China / Society

Love and respect: Hani in tune with nature

By Wang Hao, Pauline D. Loh and Cang Lide (China Daily) Updated: 2012-06-10 10:37

This is an isolated paradise where man and nature have lived happily together for generations. But besides being a favorite perch for photographers all over the world, the Honghe Hani Rice Terraces deserve recognition for more than just scenery for pretty pictures. The China Daily Sunday team of Wang Hao, Pauline D. Loh and Cang Lide takes to the hills and roots out the reasons why.

Love and respect: Hani in tune with nature

In May and June, the Honghe Hani Rice Terraces are a patchwork of fresh green. [Photo by Li Jincan / for China Daily]

Every Hani has a song in his heart. It is these songs that have channeled the wisdom of their ancestors down through the ages. And now, while the rest of China spirals towards urbanization at breakneck speed, it is these songs that keep the Hani in harmony with nature and with themselves - almost like musical mantras for protection.

The Honghe Hani and Yi autonomous prefecture lies deep at the bottom of Yunnan province, in Southwest China. Go south past the prefecture and you hit the China-Vietnam border soon after.

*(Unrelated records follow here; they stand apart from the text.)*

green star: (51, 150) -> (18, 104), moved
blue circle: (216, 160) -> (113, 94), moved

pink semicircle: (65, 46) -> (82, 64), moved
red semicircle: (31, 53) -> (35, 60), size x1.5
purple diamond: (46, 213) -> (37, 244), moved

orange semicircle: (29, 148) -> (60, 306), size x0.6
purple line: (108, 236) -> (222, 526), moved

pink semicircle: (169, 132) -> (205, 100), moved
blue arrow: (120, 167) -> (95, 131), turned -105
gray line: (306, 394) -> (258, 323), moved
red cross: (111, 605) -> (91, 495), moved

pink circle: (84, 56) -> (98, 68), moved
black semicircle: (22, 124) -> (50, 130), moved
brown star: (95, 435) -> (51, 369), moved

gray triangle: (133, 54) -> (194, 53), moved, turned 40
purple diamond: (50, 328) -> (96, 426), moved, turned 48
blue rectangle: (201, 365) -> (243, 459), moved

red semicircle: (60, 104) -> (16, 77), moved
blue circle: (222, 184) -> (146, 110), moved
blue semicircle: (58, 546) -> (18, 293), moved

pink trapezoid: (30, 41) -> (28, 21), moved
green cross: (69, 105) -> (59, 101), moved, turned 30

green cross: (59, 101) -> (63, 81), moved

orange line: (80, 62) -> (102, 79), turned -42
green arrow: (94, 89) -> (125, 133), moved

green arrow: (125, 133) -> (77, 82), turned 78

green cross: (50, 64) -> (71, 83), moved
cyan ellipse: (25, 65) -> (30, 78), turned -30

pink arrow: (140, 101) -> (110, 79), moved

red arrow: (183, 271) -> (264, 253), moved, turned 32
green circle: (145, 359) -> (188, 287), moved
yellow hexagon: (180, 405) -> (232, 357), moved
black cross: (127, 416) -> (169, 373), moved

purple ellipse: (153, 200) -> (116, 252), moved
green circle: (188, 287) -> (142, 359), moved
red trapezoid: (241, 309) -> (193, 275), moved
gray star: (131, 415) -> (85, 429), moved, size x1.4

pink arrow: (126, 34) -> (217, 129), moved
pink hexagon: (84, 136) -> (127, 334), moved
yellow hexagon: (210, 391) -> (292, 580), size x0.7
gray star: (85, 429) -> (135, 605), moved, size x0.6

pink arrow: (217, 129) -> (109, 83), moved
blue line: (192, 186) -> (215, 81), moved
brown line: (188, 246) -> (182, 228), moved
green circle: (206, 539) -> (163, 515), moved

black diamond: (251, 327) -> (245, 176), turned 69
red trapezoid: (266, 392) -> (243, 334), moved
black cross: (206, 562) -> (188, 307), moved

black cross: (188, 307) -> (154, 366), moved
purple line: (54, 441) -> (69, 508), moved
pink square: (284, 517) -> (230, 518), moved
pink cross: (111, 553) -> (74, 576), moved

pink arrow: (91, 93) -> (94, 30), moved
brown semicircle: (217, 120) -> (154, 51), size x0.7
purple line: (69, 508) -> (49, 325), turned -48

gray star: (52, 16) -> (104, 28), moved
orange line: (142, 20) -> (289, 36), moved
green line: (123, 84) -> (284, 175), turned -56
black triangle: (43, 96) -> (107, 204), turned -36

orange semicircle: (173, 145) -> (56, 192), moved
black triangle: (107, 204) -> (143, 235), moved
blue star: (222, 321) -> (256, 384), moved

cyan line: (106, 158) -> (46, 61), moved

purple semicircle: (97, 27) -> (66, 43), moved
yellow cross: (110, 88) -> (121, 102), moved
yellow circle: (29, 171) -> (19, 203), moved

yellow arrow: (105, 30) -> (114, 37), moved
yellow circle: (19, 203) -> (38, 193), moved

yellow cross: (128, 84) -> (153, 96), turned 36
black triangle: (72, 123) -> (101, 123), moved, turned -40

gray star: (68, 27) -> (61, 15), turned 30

It is this relative isolation that has preserved the Hani Rice Terraces and its dual heritage of an ethnic lifestyle intimately connected to the land, and the secrets of keeping an ecological balance that results in rice fields perennially rich and lush while the rest of the region thirsts in a three-year drought that is only just starting to break.

It takes a lot of rain to slake earth parched and cracked for so many growing seasons.

But, on the Honghe Hani Terraces, the land has been kept moist and fertile, and the only cracks that are appearing here seem to be threats on the horizon.

Local authorities and concerned community elders are grappling with the problems of a restless younger generation eager to try out the attractions of the big city.

These temporary temptations can do permanent damage to the Hani heritage if another type of balance is not brought about soon.

How do you tread the tightrope of giving the Hani all the advantages of 21st century life while helping them preserve a precious, proven self-sufficiency?

To solve at least some of these headaches, the Hani Rice Terraces Association was set up in 2003.

It is headed by Zhang Hongzhen, also the director of the Honghe Hani Rice Terraces agriculture board, a dynamic advocate of Hani culture who has gathered a dedicated team about her.

She personally led us on a two-day tour of the terraces, allowing us access to community leaders and villages that the casual tourist will never get.

One of the association's recent achievements had been to get the rice terraces listed, in June 2010, under the Globally Important Agricultural Heritage Systems Pilot Sites (GIAHS) of UNFAO, the United Nation's Food and Agriculture Organization.

The current buzz for the Rice Terraces is an application to get recognized as an UNESCO World Heritage Site as a cultural landscape.

Zhang, 48, is a Hani from the Red River and she quotes from the songs often. In fact, she had them documented and published in Chinese from the original Hani language, and then translated into English. The volume is called the Songs of the Four Seasons.